I head down ready for when it opens at 10.30, and am greeted by around 10 dudes in their 30s and 40s, milling around outside, nodding to other regulars, separated from the booty by an imposing metal grill. Who are these poor souls, I wonder. These aren't impressionable tribal teens, seeking solace from the loneliness of growth in the wails of their indy heroes. These blokes have bald spots and paunches, and presumably wives, girlfriends and kids who are left at home while they drift out of the house following a lilting Saturday morning call from the flat black Sirens.
The shutters come up, and everyone files in behind the guys who'd arrived first. Then comes the scrum. Everyone flocks to the back like a pack of scavengers. Record rats. I hang back because I’m skint, confirming my suspicions that I'll remain a beta male even among this nerdiest of brethren.

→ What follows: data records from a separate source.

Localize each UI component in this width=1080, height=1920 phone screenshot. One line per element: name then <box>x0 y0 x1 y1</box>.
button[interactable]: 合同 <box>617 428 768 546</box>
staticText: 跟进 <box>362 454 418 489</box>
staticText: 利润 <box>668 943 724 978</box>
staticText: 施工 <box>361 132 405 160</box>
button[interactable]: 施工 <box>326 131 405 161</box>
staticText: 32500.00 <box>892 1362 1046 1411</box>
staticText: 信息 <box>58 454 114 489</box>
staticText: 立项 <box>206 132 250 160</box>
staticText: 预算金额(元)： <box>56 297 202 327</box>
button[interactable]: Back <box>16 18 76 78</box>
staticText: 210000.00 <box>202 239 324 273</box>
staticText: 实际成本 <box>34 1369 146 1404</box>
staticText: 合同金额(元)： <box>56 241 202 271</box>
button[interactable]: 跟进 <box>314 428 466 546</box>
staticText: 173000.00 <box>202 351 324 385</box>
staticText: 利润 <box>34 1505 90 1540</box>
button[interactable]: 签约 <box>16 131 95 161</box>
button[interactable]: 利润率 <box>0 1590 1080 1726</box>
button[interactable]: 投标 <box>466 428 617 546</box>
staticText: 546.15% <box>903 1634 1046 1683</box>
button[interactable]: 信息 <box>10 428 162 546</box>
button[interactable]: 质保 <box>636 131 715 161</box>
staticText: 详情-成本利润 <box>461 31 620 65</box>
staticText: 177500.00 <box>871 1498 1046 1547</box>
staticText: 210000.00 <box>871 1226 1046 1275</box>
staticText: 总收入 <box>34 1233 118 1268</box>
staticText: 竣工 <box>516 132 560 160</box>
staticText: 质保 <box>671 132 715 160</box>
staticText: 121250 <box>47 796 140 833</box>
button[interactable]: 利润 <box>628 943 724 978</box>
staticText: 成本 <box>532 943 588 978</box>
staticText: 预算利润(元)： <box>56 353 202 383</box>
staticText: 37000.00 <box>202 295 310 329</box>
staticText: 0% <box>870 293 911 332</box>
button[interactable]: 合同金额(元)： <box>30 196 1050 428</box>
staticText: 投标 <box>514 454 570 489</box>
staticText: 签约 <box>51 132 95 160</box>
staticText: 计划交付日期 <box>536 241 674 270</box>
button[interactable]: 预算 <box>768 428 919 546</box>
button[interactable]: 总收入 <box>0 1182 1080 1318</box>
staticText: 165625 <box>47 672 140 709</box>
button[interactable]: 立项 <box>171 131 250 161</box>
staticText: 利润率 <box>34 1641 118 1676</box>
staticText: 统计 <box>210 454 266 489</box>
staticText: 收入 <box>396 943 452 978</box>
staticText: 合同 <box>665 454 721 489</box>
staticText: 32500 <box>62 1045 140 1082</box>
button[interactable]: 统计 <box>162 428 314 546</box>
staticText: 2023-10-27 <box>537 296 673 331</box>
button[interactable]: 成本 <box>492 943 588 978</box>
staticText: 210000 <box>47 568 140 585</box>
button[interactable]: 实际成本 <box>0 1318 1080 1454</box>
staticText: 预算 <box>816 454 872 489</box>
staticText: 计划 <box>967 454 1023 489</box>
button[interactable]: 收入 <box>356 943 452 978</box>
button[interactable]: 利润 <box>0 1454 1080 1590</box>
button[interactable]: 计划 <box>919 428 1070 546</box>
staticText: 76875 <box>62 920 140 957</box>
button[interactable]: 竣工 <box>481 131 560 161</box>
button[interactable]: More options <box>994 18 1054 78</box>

From the back two things catch my eye: the PE album and Eric B & Rakim's debut LP ‘Paid in Full’. The record addiction starts to kick in. I can feel myself tensing up, a little be-horned 7-inch devil on my shoulder going: 'Dave, move in for those...' But I'm too skint to fight, little record imp. The good thing is that everyone’s after different things. After a good hectic few minutes that sees blokes one-by-one disentangling themselves from the homo-erotic rumble and stumbling out of the pack with armloads of albums, Eric & Ra remain there, sat still and strong amid the chaos like a rock in a long-exposure shot of a foaming river.
I ask the flat cap-wearing guy in front if he’s not going for it: ‘No, you go ahead mate.' Then he adds what I take as a disparaging comment about the Greatest Rapper Of All Times: 'Just take it away.’ Now I feel my protective instincts kicking in. I am honoured to give this record the home it deserves.

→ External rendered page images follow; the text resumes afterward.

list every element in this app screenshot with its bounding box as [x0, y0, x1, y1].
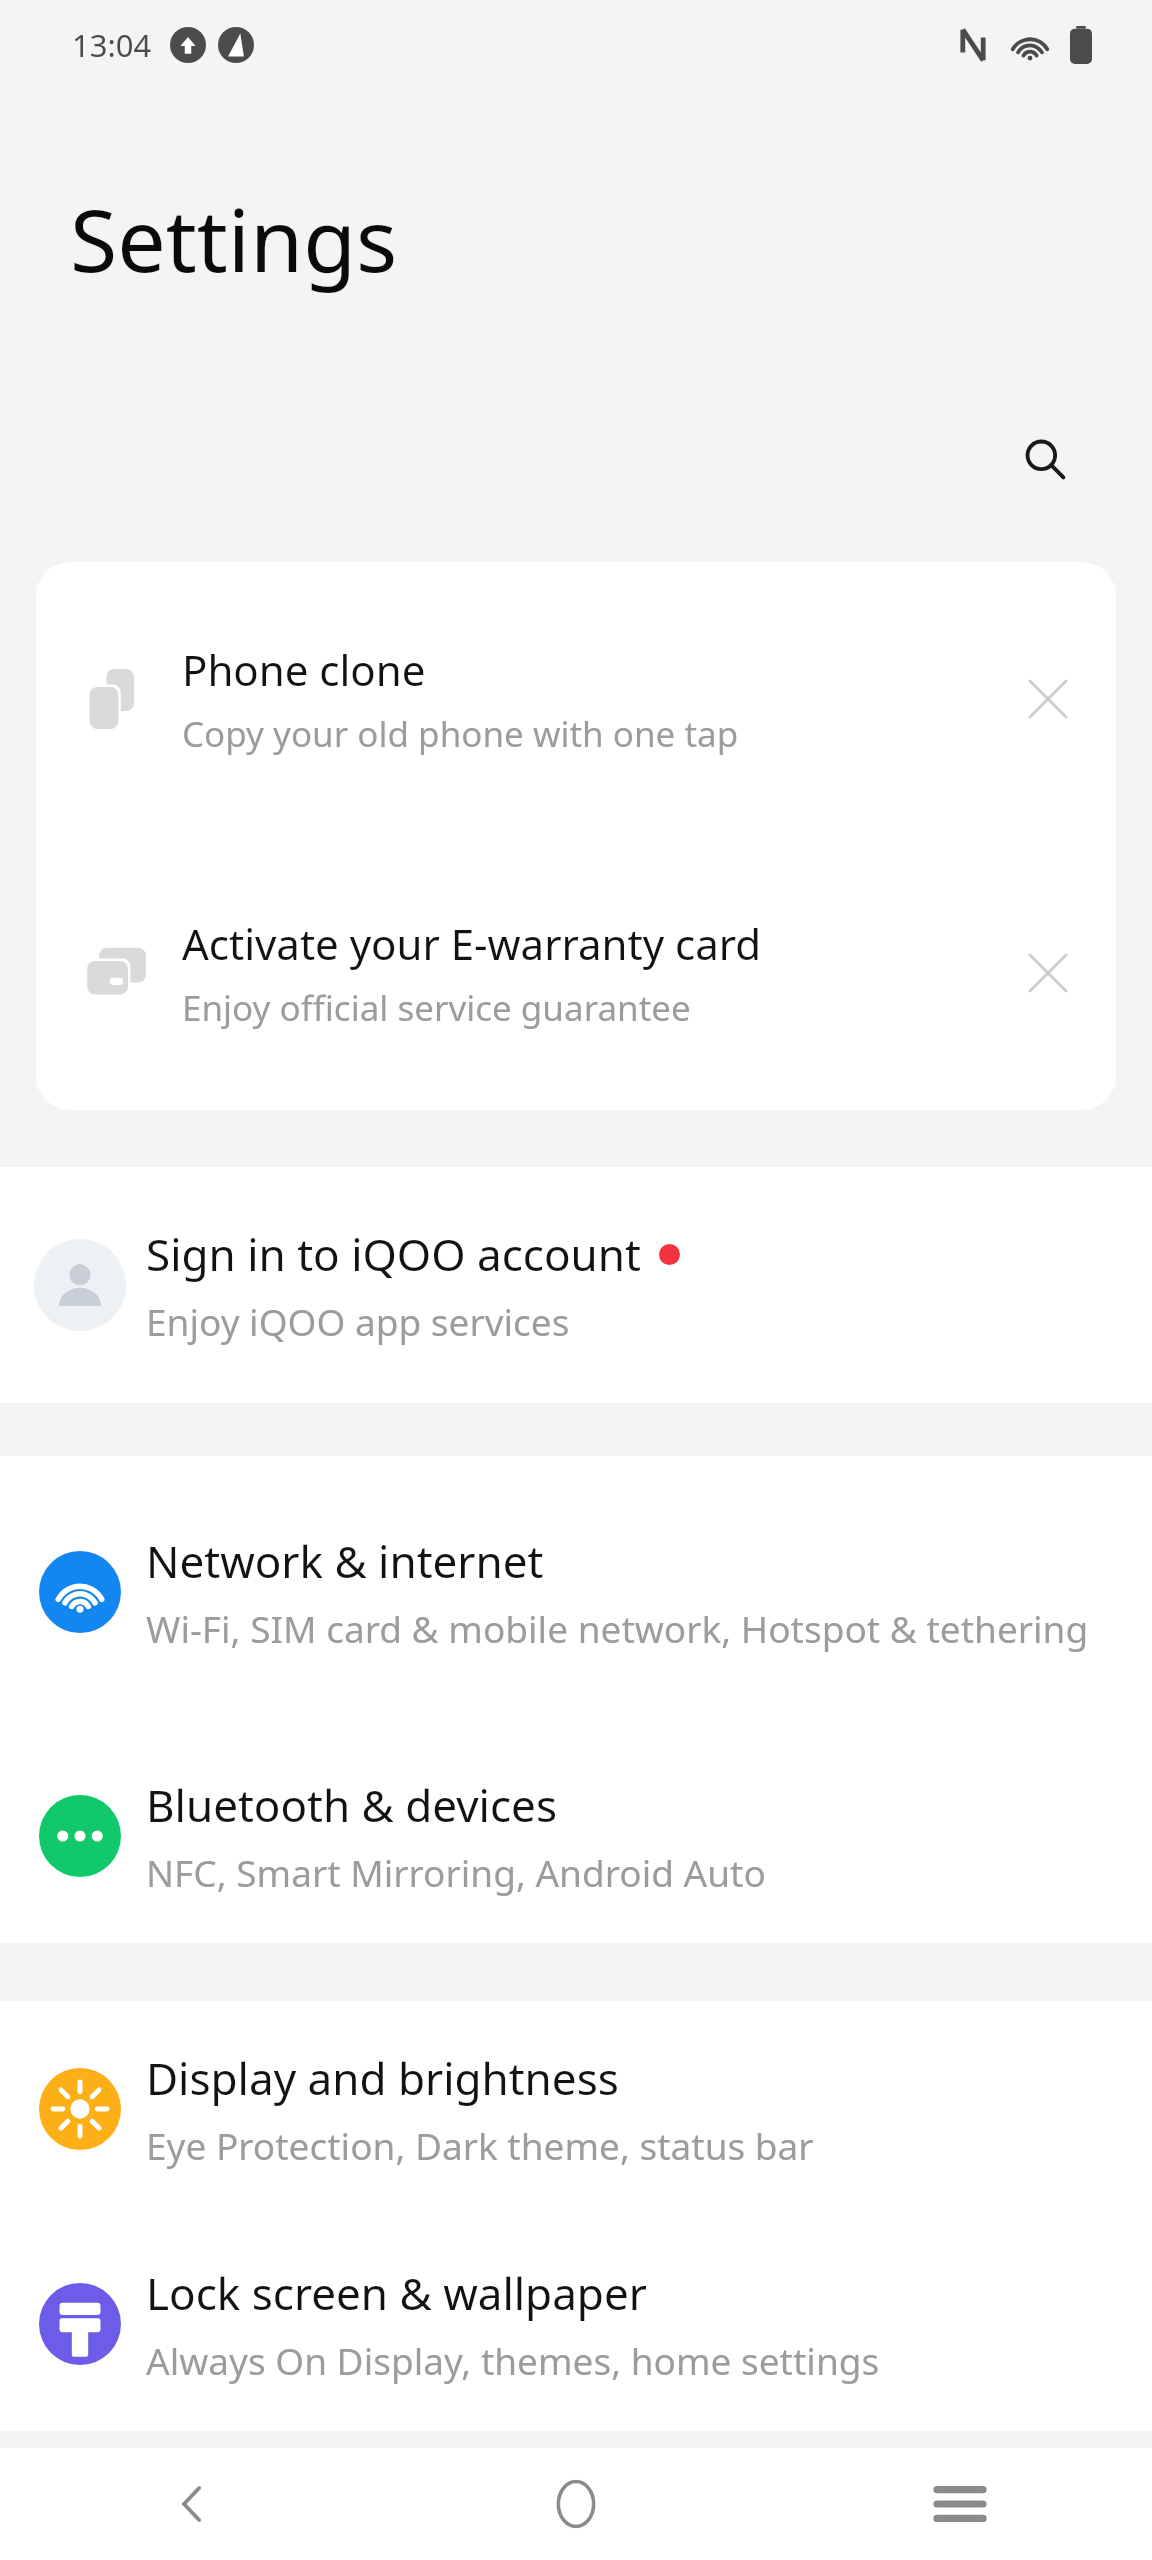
staticText: NFC, Smart Mirroring, Android Auto: [146, 1847, 766, 1897]
button[interactable]: Search: [1006, 420, 1084, 498]
staticText: Network & internet: [146, 1531, 544, 1591]
button[interactable]: Back: [0, 2448, 384, 2560]
staticText: Eye Protection, Dark theme, status bar: [146, 2120, 814, 2170]
staticText: Display and brightness: [146, 2048, 619, 2108]
button[interactable]: Dismiss: [1006, 657, 1090, 741]
staticText: Lock screen & wallpaper: [146, 2263, 647, 2323]
staticText: Always On Display, themes, home settings: [146, 2335, 880, 2385]
staticText: Copy your old phone with one tap: [182, 710, 739, 758]
button[interactable]: Bluetooth & devices: [0, 1728, 1152, 1943]
button[interactable]: Network & internet: [0, 1456, 1152, 1728]
staticText: Activate your E-warranty card: [182, 915, 762, 972]
button[interactable]: Lock screen & wallpaper: [0, 2216, 1152, 2431]
button[interactable]: Home: [384, 2448, 768, 2560]
button[interactable]: Display and brightness: [0, 2001, 1152, 2216]
button[interactable]: Dismiss: [1006, 931, 1090, 1015]
staticText: Phone clone: [182, 641, 426, 698]
staticText: Enjoy official service guarantee: [182, 984, 691, 1032]
button[interactable]: Activate your E-warranty card: [36, 836, 1116, 1110]
staticText: Sign in to iQOO account: [146, 1224, 641, 1284]
staticText: Bluetooth & devices: [146, 1775, 557, 1835]
staticText: Enjoy iQOO app services: [146, 1296, 570, 1346]
button[interactable]: Sign in to iQOO account: [0, 1167, 1152, 1403]
button[interactable]: Recent apps: [768, 2448, 1152, 2560]
staticText: Wi-Fi, SIM card & mobile network, Hotspo…: [146, 1603, 1089, 1653]
button[interactable]: Phone clone: [36, 562, 1116, 836]
staticText: 13:04: [72, 24, 152, 66]
staticText: Settings: [70, 180, 398, 297]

While Rat Records may not have the history, the dusty scope or the high-end boutique appeal of some of the record spots in Chicago and New York, they're priced to sell and the ethos, of keeping stock moving, works. Within minutes of the store opening the tiny place is swarming with vinyl hunters and the till is ringing. And this in an age when record shops are supposed to be going the way of the phone box.
Another plus: after gorging on old soul, jazz and gospel in the States, it's a pleasure to be back in this country for the old UK hip-hop that crops up – Rat has tons of classics on old '90s labels like Kold Sweat. I retrieve the 12" copy of London Posse's 'How’s Life In London', a record I bought on mail order when it came out in 1993, and lost around 1995. Whoever has my original copy may now sleep easily. Anyone who owns a Dizzy Rascal record really has a duty to check out these founding fathers of British hip-hop:
So where do we go next? This whole thing started as a document of Cornish car-boot shopping which, while maybe not leading to the rarest, oldest or deepest records, will be cheap and is guaranteed to be funny. I need to get back to Cornwall to carry on. Not least because I finally saw this short documentary, Secondhand Sureshots:
‘Do you have any methods for cleaning off the dust?’
‘Keep the dust. It’s part of the seasoning.’
It’s a beautiful film in which four producers are sent out to separate thift stores and challenged to buy five records for $5, and to make something new from what they find. It taps into the power of serendipity in record hunting, the beauty in creating new art from old trash, and the cockroach-like survival instinct of Barbara Streisand records in charity shop bins. When the button's pressed and even the rats are killed, they're the only things that'll survive a nuclear holocaust.